Prepare delimited text files:
- Files must have data in ASCII format only. The default character set is UTF-8. However, additional encodings can be mentioned using ENCODING file format option.
- Within the files, records and fields should be delimited by different characters. Note, that both should be a single (necessarily not same) character. Pipe (|), caret (^), comma (,), and tilde (~) are common field delimiters. Often the line feed (n) is used as a row delimiter.
- Fields that have delimiter should be enclosed in single or double quotes. If the data being loaded contains quotes, then those must be escaped.
- Fields that have carriage returns (r n) should be enclosed in single or double quotes too. In windows system, carriage returns are commonly introduced along with a line feed character to mark the end of a line.

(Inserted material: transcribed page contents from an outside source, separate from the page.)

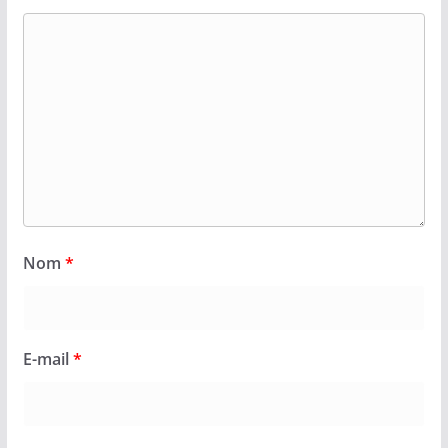
Nom
*
E-mail
*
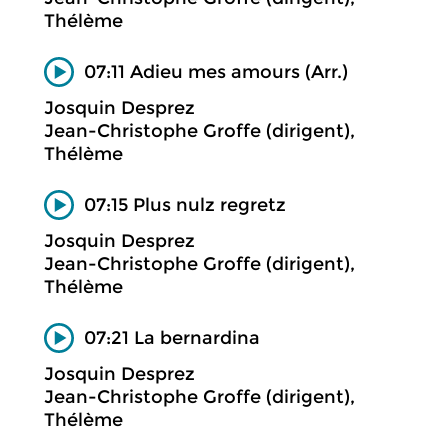
Thélème
07:11 Adieu mes amours (Arr.)
Josquin Desprez
Jean-Christophe Groffe (dirigent),
Thélème
07:15 Plus nulz regretz
Josquin Desprez
Jean-Christophe Groffe (dirigent),
Thélème
07:21 La bernardina
Josquin Desprez
Jean-Christophe Groffe (dirigent),
Thélème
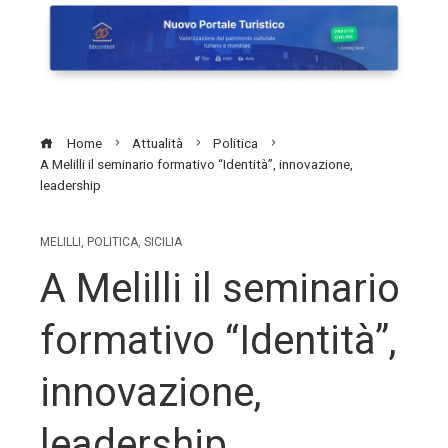
Home
Attualità
Politica
A Melilli il seminario formativo “Identità”, innovazione,
leadership
MELILLI
,
POLITICA
,
SICILIA
A Melilli il seminario
formativo “Identità”,
innovazione,
leadership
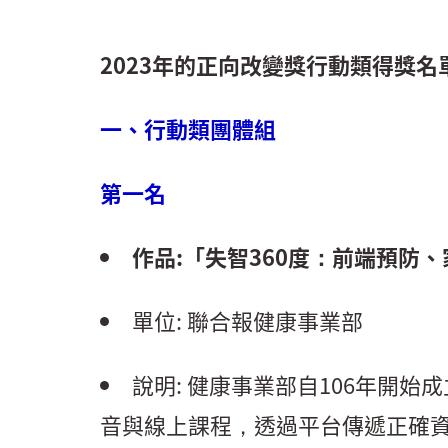
2023年的正向改變獎行動類得獎名
一、行動類團體組
第一名
作品:「失智360度：前端預防
單位: 聯合報健康事業部
說明: 健康事業部自106年開
音與線上課程，透過平台傳遞正確資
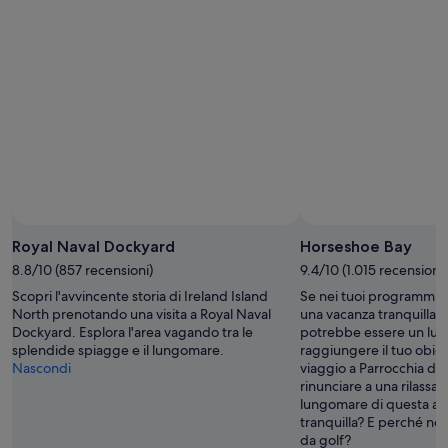
Royal Naval Dockyard
Horseshoe Bay
8.8/10 (857 recensioni)
9.4/10 (1.015 recensioni)
Scopri l'avvincente storia di Ireland Island
Se nei tuoi programmi s
North prenotando una visita a Royal Naval
una vacanza tranquilla,
Dockyard. Esplora l'area vagando tra le
potrebbe essere un luog
splendide spiagge e il lungomare.
raggiungere il tuo obiet
Nascondi
viaggio a Parrocchia d
rinunciare a una rilassat
lungomare di questa are
tranquilla? E perché non
da golf?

- Each row should have the same number of columns.
4.7.2- Query performance
For enhanced query performance, here are the key considerations and best practices:
Fig 9: Best practices for query performance
Conclusion
Today, it is easy to use inappropriate tools and options amidst a sea of choices. However, organizational data teams must adhere to guidelines and best practices to ensure that the implementation of Snowflake is seamless and successful. It is critical for enterprises to avoid major errors or lapses in judgment at the onset or address them quickly. Otherwise, down the line, it can turn out to be substantially onerous, and a time-, resource-, and cost-intensive task, derailing the original business goals and expected outcomes.
On the other hand, carefully considering and following the outlined implementation guidelines can help propel a business towards a successful Snowflake implementation. And owing to its modern, future facing attributes, leveraging a virtual warehouse like Snowflake can not only guide a business through present market challenges but also ensure future resilience and progress.